» What is expected: Filter the listing below for "sind" and report every line that has it.

----

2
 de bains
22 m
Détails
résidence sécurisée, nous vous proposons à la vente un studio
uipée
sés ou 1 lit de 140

----

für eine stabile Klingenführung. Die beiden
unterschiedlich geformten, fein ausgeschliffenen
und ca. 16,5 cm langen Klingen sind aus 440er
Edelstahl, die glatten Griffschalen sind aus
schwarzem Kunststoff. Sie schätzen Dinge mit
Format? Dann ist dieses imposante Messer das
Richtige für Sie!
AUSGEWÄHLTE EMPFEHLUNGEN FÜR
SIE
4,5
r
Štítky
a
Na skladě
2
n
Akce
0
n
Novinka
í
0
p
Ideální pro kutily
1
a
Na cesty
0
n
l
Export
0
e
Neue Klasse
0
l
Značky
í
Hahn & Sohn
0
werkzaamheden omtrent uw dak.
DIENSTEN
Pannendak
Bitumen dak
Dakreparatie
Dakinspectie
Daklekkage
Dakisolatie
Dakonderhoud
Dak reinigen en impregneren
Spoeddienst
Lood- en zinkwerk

----

» Answer for the task:
und ca. 16,5 cm langen Klingen sind aus 440er
Edelstahl, die glatten Griffschalen sind aus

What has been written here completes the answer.